Here are the ways of freezing unopened and opened cream cheese:

Freezing Unopened Cream Cheese

If you have an unopened package of cream cheese, you can place it directly in the freezer.

Be sure to write the date of freezing on the package, as cream cheese can be stored in the freezer for up to two months.

To provide extra protection, you can wrap the package in aluminum foil or plastic wrap to prevent freezer burn.

Freezing Opened Cream Cheese

For opened cream cheese, it’s best to transfer it to an airtight container or wrap it tightly in plastic wrap or aluminum foil.

Label the container or wrap it with the date of freezing.

Remember that opened cream cheese can also be stored in the freezer for up to two months.

How To Thaw Frozen Cream Cheese

When you’re ready to use your frozen cream cheese, transfer it to the refrigerator to thaw.

It’s best to thaw cream cheese slowly to maintain its texture and prevent it from becoming too watery.

Allow the cream cheese to thaw in the refrigerator for about 24 hours.

Keep in mind that once thawed, cream cheese should be used within 3-4 days.

Uses For Frozen Cream Cheese

While the texture of frozen and thawed cream cheese might not be ideal for spreading on your morning bagel, it can still be used in various recipes.

Frozen cream cheese works well in baked goods such as cheesecakes, cookies, and pastries.

It can also be incorporated into creamy sauces, casseroles, and dips.


Why shouldn’t you freeze cream cheese?

Cream cheese can be difficult to freeze because the texture can become grainy and the water can separate from the cheese when thawed. While some people have had success freezing cream cheese, it’s generally not recommended.

Does Philadelphia Cream Cheese freeze well?

Philadelphia Cream Cheese doesn’t recommend freezing their cream cheese because it can affect the texture and quality of the cheese. However, some people have had success with freezing cream cheese by wrapping it tightly in plastic wrap and placing it in an airtight container.

How do you make cream cheese creamy after freezing?

If your cream cheese becomes grainy after freezing, you can try to make it creamy again by whipping it with an electric mixer or food processor.
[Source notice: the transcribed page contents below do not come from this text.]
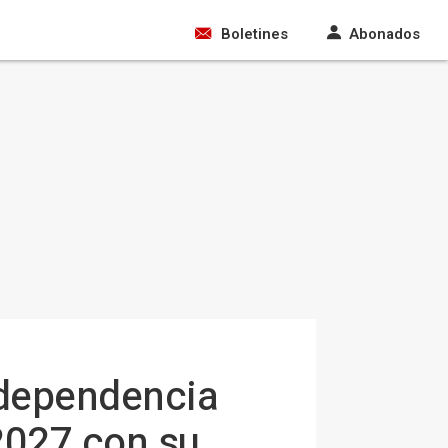
Boletines
Abonados
 dependencia
2027 con su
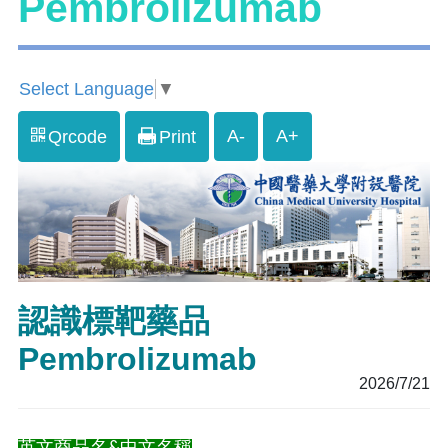
Pembrolizumab
Select Language
▼
A-
A+
Qrcode
Print
認識標靶藥品
Pembrolizumab
2026/7/21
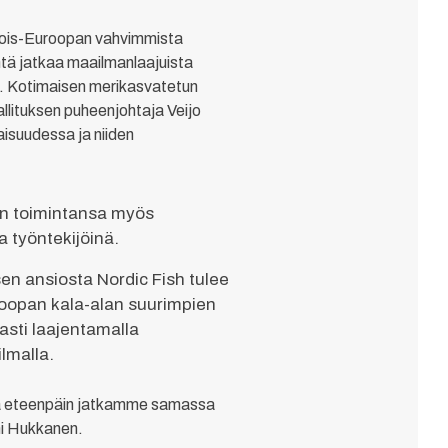
hjois-Euroopan vahvimmista
yntä jatkaa maailmanlaajuista
i. Kotimaisen merikasvatetun
hallituksen puheenjohtaja Veijo
isuudessa ja niiden
in toimintansa myös
a työntekijöinä.
en ansiosta Nordic Fish tulee
oopan kala-alan suurimpien
asti laajentamalla
lmalla.
stä eteenpäin jatkamme samassa
ni Hukkanen.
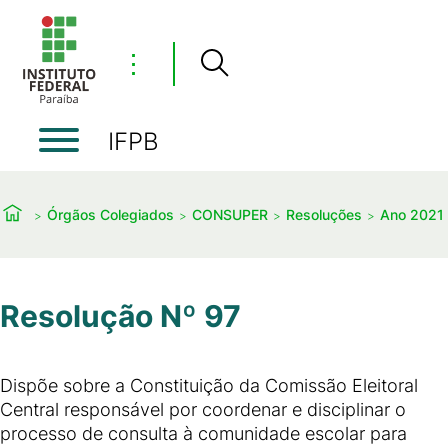
⋮
IFPB
Órgãos Colegiados
CONSUPER
Resoluções
Ano 2021
Resolução Nº 97
Dispõe sobre a Constituição da Comissão Eleitoral
Central responsável por coordenar e disciplinar o
processo de consulta à comunidade escolar para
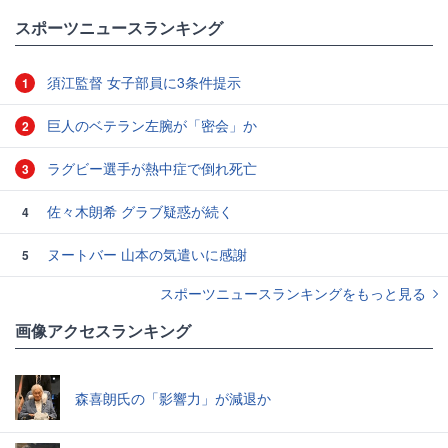
#スポーツニュース・トピックス
スポーツニュースランキング
須江監督 女子部員に3条件提示
1
巨人のベテラン左腕が「密会」か
2
ラグビー選手が熱中症で倒れ死亡
3
佐々木朗希 グラブ疑惑が続く
4
ヌートバー 山本の気遣いに感謝
5
スポーツニュースランキングをもっと見る
画像アクセスランキング
森喜朗氏の「影響力」が減退か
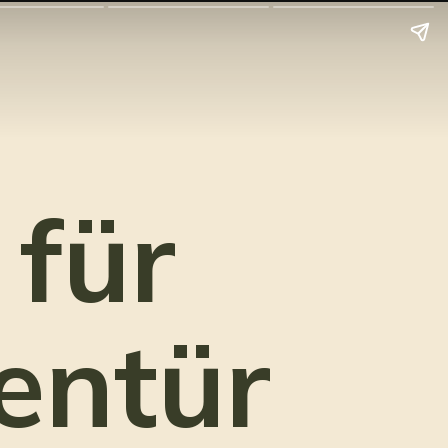
 für
entür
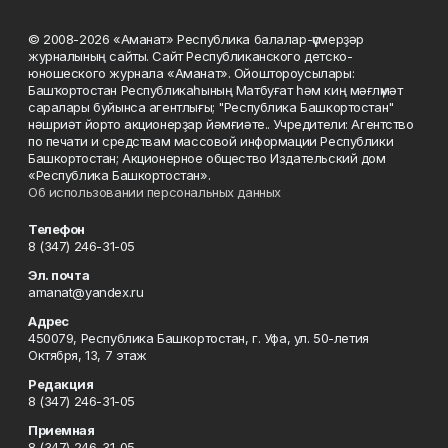
© 2008-2026 «Аманат» Республика балалар-үҫмерҙәр
журналының сайты. Сайт Республиканского детско-
юношеского журнала «Аманат». Ойоштороусылары:
Башҡортостан Республикаһының Матбуғат һәм киң мәғлүмәт
саралары буйынса агентлығы; "Республика Башкортостан"
нәшриәт йорто акционерҙар йәмғиәте.. Учредители: Агентство
по печати и средствам массовой информации Республики
Башкортостан; Акционерное общество Издательский дом
«Республика Башкортостан».
Об использовании персональных данных
Телефон
8 (347) 246-31-05
Эл. почта
amanat@yandex.ru
Адрес
450079, Республика Башкортостан, г. Уфа, ул. 50-летия
Октября, 13, 7 этаж
Редакция
8 (347) 246-31-05
Приемная
8 (347) 246-31-05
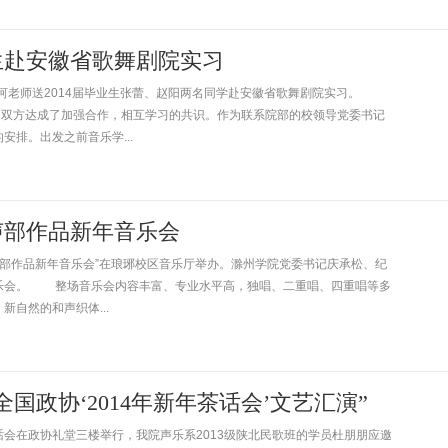
生赴安徽省歌舞剧院实习
河老师送2014届毕业生张蕾、赵阳两名同学赴安徽省歌舞剧院实习。
，双方达成了加强合作，相互学习的共识。作为联系院部的校领导党委书记
排。出发之前音乐学...
声部作品新年音乐会
多声部作品新年音乐会”在琅琊校区音乐厅举办。滁州学院党委书记庆承松、纪
乐会。 整场音乐会内容丰富、专业水平高，独唱、二重唱、四重唱等多
自然的和声织体...
国政协‘2014年新年茶话会’文艺汇演”
茶话会在政协礼堂三楼举行，我院声乐系2013级陕北民歌班的学员杜朋朋应邀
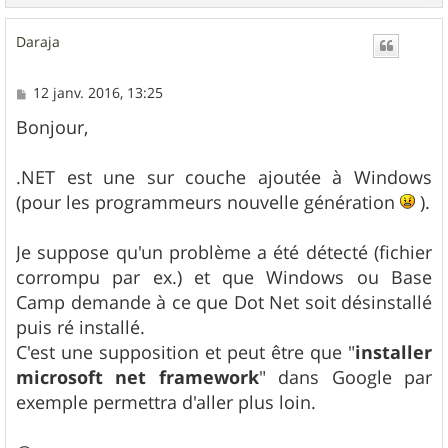
a
u
Daraja
t
M
12 janv. 2016, 13:25
e
s
Bonjour,
s
a
g
.NET est une sur couche ajoutée à Windows
e
(pour les programmeurs nouvelle génération
).
Je suppose qu'un problème a été détecté (fichier
corrompu par ex.) et que Windows ou Base
Camp demande à ce que Dot Net soit désinstallé
puis ré installé.
C'est une supposition et peut être que "
installer
microsoft net framework
" dans Google par
exemple permettra d'aller plus loin.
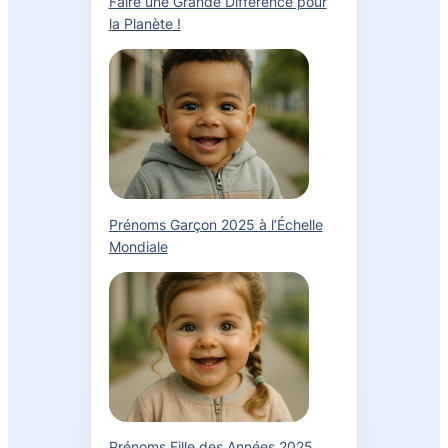
Faire une Grande Différence pour
la Planète !
Prénoms Garçon 2025 à l’Échelle
Mondiale
Prénoms Fille des Années 2025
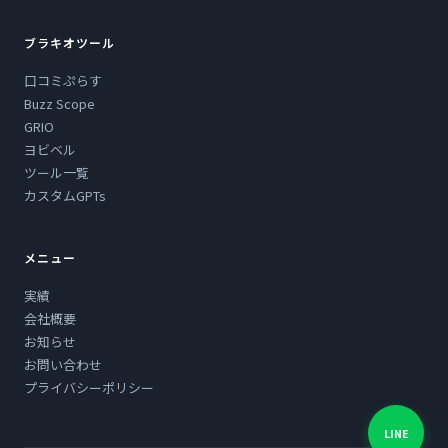
ブラキオツール
口コミぷらす
Buzz Scope
GRIO
ヨビベル
ツール一覧
カスタムGPTs
メニュー
実績
会社概要
お知らせ
お問い合わせ
プライバシーポリシー
LINE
Adding a small amount of milk or cream can also help restore the texture.

How long will cream cheese last in the refrigerator?
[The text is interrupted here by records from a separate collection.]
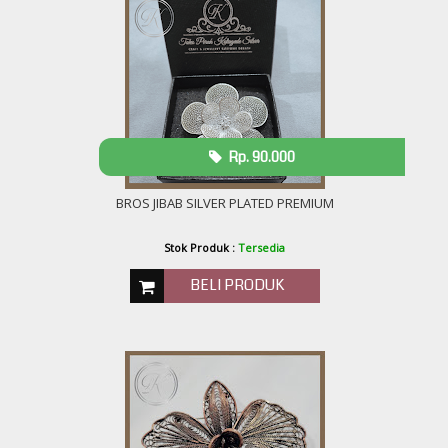
Rp. 90.000
BROS JIBAB SILVER PLATED PREMIUM
Stok Produk :
Tersedia
BELI PRODUK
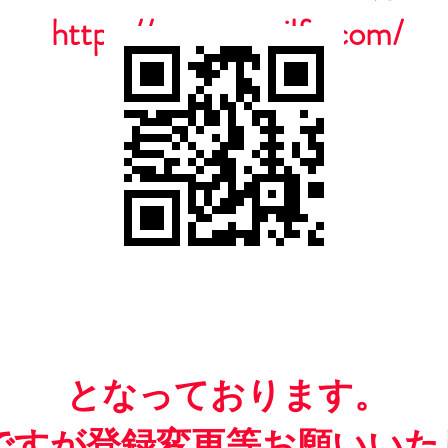
https://www.casailfc.com/
​となっております。
ですが​登録変更等お願いいた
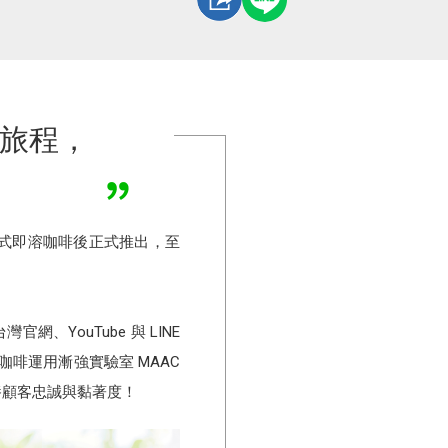
客旅程，
出沖泡式即溶咖啡後正式推出，至
、YouTube 與 LINE
雀巢咖啡運用漸強實驗室 MAAC
養顧客忠誠與黏著度！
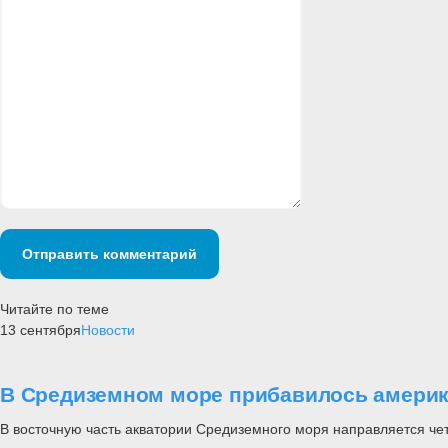
Отправить комментарий
Читайте по теме
13 сентября
Новости
В Средиземном море прибавилось америк
В восточную часть акватории Средиземного моря направляется ч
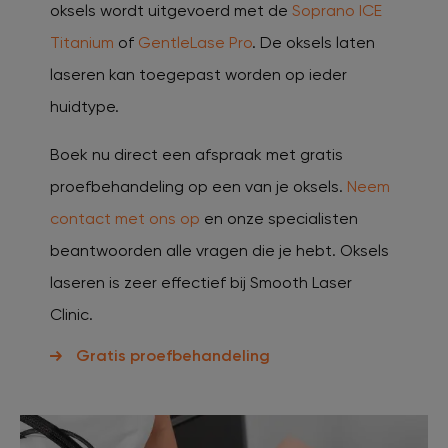
oksels wordt uitgevoerd met de
Soprano ICE
Titanium
of
GentleLase Pro
. De oksels laten
laseren kan toegepast worden op ieder
huidtype.
Boek nu direct een afspraak met gratis
proefbehandeling op een van je oksels.
Neem
contact met ons op
en onze specialisten
beantwoorden alle vragen die je hebt. Oksels
laseren is zeer effectief bij Smooth Laser
Clinic.
Gratis proefbehandeling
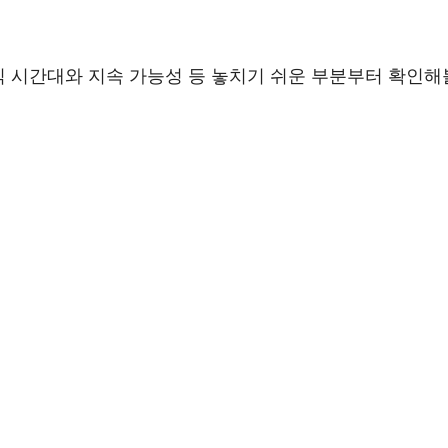
식 시간대와 지속 가능성 등 놓치기 쉬운 부분부터 확인해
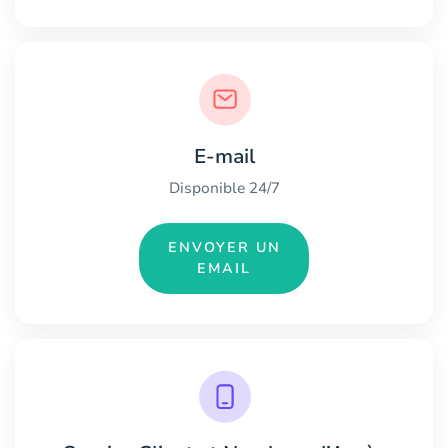
E-mail
Disponible 24/7
ENVOYER UN
EMAIL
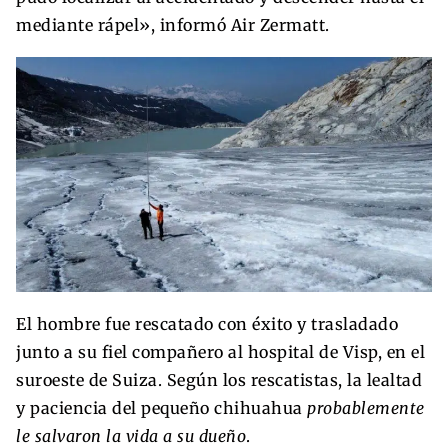
mediante rápel», informó Air Zermatt.
El hombre fue rescatado con éxito y trasladado
junto a su fiel compañero al hospital de Visp, en el
suroeste de Suiza. Según los rescatistas, la lealtad
y paciencia del pequeño chihuahua
probablemente
le salvaron la vida a su dueño
.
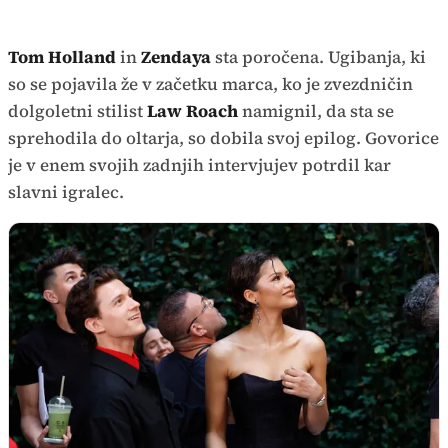
Tom Holland
in
Zendaya
sta poročena. Ugibanja, ki
so se pojavila že v začetku marca, ko je zvezdničin
dolgoletni stilist
Law Roach
namignil, da sta se
sprehodila do oltarja, so dobila svoj epilog. Govorice
je v enem svojih zadnjih intervjujev potrdil kar
slavni igralec.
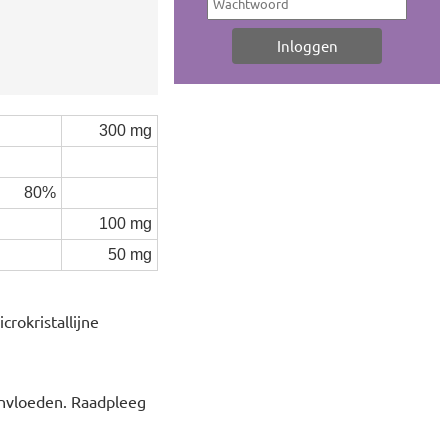
300 mg
80%
100 mg
50 mg
rokristallijne
eïnvloeden. Raadpleeg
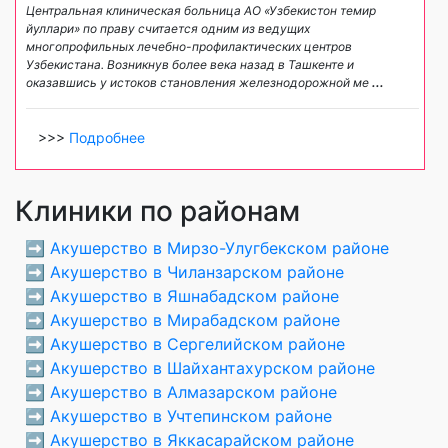
Центральная клиническая больница АО «Узбекистон темир
йуллари» по праву считается одним из ведущих
многопрофильных лечебно-профилактических центров
Узбекистана. Возникнув более века назад в Ташкенте и
оказавшись у истоков становления железнодорожной ме
...
>>>
Подробнее
Клиники по районам
➡️
Акушерство в Мирзо-Улугбекском районе
➡️
Акушерство в Чиланзарском районе
➡️
Акушерство в Яшнабадском районе
➡️
Акушерство в Мирабадском районе
➡️
Акушерство в Сергелийском районе
➡️
Акушерство в Шайхантахурском районе
➡️
Акушерство в Алмазарском районе
➡️
Акушерство в Учтепинском районе
➡️
Акушерство в Яккасарайском районе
In the refrigerator, cream cheese can last for up to two weeks after opening if stored properly in an airtight container. If you’re unsure whether your cream cheese is still good, you can check for signs of mold or an off smell.
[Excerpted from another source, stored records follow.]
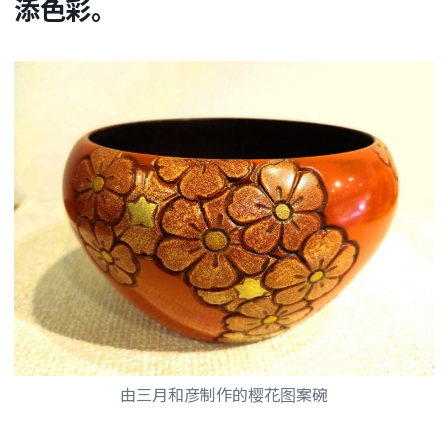
添色彩。
由三月和彦制作的樱花图案碗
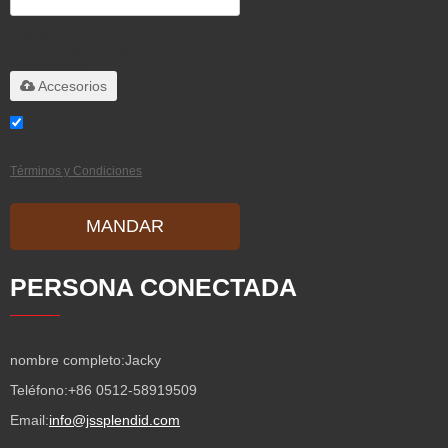
Solo admite
.rar/.zip/.jpg/.png/.gif/.doc/.xls/.pdf,
máximo 20M
Accesorios
He leido y acepto los Términos y
Condiciones de este servicio,
Términos y Condiciones
MANDAR
PERSONA CONECTADA
nombre completo:
Jacky
Teléfono:
+86 0512-58919509
Email:
info@jssplendid.com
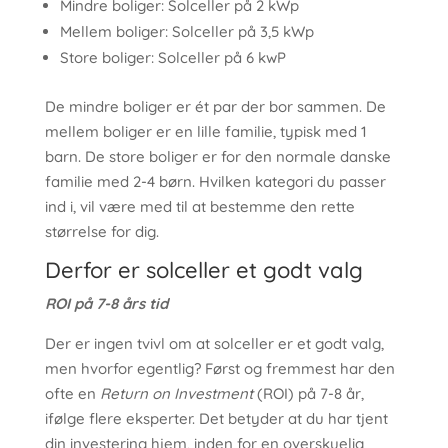
Mindre boliger: Solceller på 2 kWp
Mellem boliger: Solceller på 3,5 kWp
Store boliger: Solceller på 6 kwP
De mindre boliger er ét par der bor sammen. De
mellem boliger er en lille familie, typisk med 1
barn. De store boliger er for den normale danske
familie med 2-4 børn. Hvilken kategori du passer
ind i, vil være med til at bestemme den rette
størrelse for dig.
Derfor er solceller et godt valg
ROI på 7-8 års tid
Der er ingen tvivl om at solceller er et godt valg,
men hvorfor egentlig? Først og fremmest har den
ofte en
Return on Investment
(ROI) på 7-8 år,
ifølge flere eksperter. Det betyder at du har tjent
din investering hjem, inden for en overskuelig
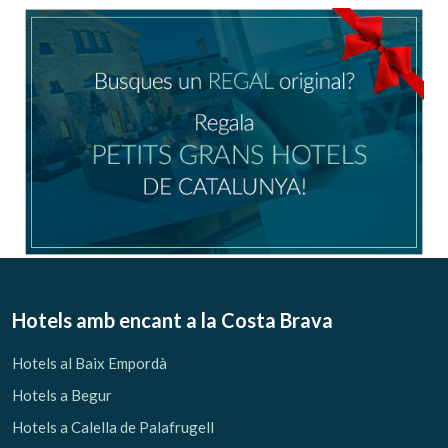
Ubicació/nom de l'hotel
CA
ES
EN
FR
Modificar cookies
Tècniques i funcionals
Sempre activades
Hotels amb encant
a la Costa Brava
Aquest lloc web utilitza cookies pròpies per recopilar
informació amb la finalitat de millorar els nostres serveis.
Hotels al Baix Empordà
Si continua navegant, suposa l'acceptació de la instal·lació
de les mateixes. L'usuari té la possibilitat de configurar el
Hotels a Begur
navegador podent, si així ho desitja, impedir que siguin
instal·lades al disc dur, encara que haurà de tenir en
Hotels a Calella de Palafrugell
compte que aquesta acció podrà ocasionar dificultats de
navegació de la pàgina web.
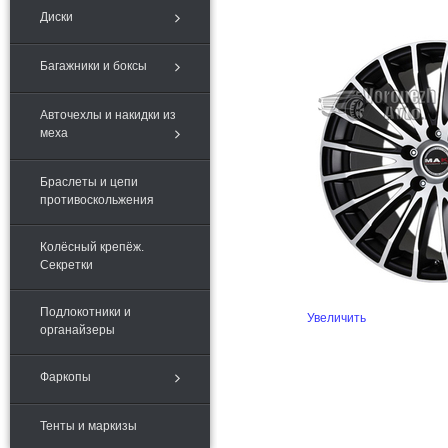
Диски
Багажники и боксы
Авточехлы и накидки из
меха
Браслеты и цепи
противоскольжения
Колёсный крепёж.
Секретки
Подлокотники и
Увеличить
органайзеры
Фаркопы
Тенты и маркизы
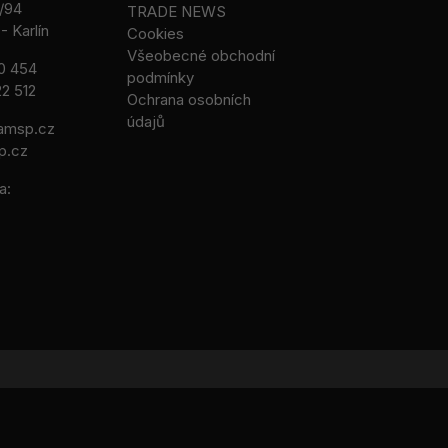
/94
TRADE NEWS
- Karlín
Cookies
Všeobecné obchodní
0 454
podmínky
2 512
Ochrana osobních
údajů
msp.cz
p.cz
a:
So, can you freeze cream cheese? The answer is yes.

By following the proper freezing and thawing methods, you can extend the shelf life of cream cheese and use it in a variety of recipes.

Keep in mind that the texture may change slightly, but it still remains a delicious and versatile ingredient in your kitchen.

Profile Image Norah Clark

Norah Clark

Norah Clark, Editor of Boyd Hampers! Norah is a food writer with over a decade of experience in hospitality as a pastry chef, sous chef, and barista; former chef at the Savoy Hotel, Ritz Carlton, Four Seasons and Plaza Hotel.